Des jouets en partage

Récit imaginé par Ines Garrido, Fanny Verrax, Alexandre Massiot, et facilité par Marie-Luce Storme dans le cadre de l’atelier futurs proches réalisé le 16 décembre 2021 en partenariat avec Génération Ecologie.

Thème de l’atelier : Nous sommes le 3 novembre 2026. Depuis bientôt 5 ans, la France mène une politique décroissante planifiée, volontaire et salutaire. Et si nous imaginions le quotidien de citoyen·ne·s dans ce futur proche ? 

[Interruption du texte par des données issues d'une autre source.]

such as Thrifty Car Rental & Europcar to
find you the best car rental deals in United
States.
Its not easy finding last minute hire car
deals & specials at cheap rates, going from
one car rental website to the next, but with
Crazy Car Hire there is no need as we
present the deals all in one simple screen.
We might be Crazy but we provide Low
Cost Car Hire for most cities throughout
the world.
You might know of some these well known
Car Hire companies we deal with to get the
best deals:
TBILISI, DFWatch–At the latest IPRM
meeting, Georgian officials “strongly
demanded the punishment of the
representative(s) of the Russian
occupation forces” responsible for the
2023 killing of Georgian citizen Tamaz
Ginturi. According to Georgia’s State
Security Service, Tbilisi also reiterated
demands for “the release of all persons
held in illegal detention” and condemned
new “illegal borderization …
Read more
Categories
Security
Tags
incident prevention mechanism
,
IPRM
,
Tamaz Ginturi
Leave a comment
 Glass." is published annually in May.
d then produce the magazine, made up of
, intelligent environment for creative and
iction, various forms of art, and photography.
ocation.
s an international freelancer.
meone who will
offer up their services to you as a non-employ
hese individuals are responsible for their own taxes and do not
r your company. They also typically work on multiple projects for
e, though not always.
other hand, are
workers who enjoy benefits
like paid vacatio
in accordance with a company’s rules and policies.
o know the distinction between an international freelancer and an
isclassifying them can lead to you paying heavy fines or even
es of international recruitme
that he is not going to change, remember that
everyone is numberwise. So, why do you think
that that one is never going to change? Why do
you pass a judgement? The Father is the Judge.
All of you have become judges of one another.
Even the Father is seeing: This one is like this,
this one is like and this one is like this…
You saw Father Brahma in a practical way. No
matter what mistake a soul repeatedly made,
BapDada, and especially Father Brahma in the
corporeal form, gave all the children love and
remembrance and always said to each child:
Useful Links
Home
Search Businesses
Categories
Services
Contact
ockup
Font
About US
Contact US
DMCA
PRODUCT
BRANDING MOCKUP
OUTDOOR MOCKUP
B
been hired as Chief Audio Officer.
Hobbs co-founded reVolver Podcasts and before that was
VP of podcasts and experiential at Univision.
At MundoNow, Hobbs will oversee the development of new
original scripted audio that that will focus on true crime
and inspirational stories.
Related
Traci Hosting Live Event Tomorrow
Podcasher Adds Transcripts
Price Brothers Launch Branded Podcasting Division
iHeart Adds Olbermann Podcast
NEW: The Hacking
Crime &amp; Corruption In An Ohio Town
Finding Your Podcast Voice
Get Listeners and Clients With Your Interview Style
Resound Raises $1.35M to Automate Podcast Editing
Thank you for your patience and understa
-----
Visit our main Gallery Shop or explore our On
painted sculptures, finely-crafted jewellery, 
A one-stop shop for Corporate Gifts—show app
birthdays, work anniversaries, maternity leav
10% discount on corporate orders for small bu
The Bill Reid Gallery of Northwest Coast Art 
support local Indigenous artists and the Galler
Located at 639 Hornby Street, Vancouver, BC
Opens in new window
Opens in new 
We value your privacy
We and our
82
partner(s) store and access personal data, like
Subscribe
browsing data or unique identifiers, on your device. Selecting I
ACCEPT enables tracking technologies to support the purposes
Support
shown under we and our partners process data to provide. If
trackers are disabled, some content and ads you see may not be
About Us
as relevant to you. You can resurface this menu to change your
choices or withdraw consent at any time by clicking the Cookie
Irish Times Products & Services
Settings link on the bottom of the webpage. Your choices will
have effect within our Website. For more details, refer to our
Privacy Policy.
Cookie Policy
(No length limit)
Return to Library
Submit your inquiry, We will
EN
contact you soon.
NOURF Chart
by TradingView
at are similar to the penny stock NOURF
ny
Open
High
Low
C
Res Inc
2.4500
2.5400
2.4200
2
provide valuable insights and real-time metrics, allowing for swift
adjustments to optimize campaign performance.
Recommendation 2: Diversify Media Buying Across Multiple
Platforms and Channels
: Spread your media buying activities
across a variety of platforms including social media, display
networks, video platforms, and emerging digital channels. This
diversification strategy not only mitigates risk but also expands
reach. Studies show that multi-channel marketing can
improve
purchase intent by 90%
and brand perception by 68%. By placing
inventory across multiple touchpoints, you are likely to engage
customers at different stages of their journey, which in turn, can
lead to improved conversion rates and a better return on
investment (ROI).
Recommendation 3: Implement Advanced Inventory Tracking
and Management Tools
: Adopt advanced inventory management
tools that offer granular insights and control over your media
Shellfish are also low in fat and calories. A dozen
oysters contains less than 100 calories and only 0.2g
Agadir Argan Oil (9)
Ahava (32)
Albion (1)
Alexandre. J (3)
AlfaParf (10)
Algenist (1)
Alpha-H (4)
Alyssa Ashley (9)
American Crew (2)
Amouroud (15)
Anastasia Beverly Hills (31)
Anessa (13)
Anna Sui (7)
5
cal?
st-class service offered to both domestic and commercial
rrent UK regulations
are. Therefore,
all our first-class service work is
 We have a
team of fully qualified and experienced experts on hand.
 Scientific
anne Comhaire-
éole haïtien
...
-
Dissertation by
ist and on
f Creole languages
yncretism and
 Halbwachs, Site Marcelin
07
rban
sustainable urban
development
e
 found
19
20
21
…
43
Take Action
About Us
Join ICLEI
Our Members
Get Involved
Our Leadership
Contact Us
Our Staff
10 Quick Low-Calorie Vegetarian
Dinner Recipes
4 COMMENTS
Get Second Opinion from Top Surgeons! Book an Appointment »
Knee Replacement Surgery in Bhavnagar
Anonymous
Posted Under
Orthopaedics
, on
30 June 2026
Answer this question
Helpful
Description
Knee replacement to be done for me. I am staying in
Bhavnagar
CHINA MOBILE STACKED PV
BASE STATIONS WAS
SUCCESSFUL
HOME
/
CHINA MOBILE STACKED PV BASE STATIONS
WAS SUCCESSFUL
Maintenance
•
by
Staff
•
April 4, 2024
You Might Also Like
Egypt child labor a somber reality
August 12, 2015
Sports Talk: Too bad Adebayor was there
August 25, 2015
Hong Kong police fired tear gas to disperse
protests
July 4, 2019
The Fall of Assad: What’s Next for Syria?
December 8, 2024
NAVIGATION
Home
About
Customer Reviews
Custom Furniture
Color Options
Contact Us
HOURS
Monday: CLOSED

Photo by Hannah Rodrigo on Unsplash


Ce midi papa a beaucoup pleuré. Je n’ai pas bien compris ce qu’il disait. Maman tentait de le rassurer, je n’ai entendu que quelques mots. Immeubles, voitures, pollution, foule… Papa a l’air très triste. 
– « Anaël vient ! nous devons te parler. » 
Maman m’a appelé. Elle est mutée près de Paris dans une ville au nom étrange : Villebon sur Yvette. Il n’y a pourtant rien de bon à vivre en ville selon moi. Maman m’assure que si. Nous avons deux mois pour déménager. Tout va trop vite dans ma tête. Pourtant maman sait que je n’aime pas ça, je n’aime pas quand il y a du monde et du bruit, je suis bien ici, moi, au milieux des champs où je peux jouer avec mon chien Niki.
Tout va trop vite. Nous arrivons dans la résidence. Maman a l’air radieuse et papa surpris. Nous sortons du camion, il y a du monde partout, de la musique et des objets partout. 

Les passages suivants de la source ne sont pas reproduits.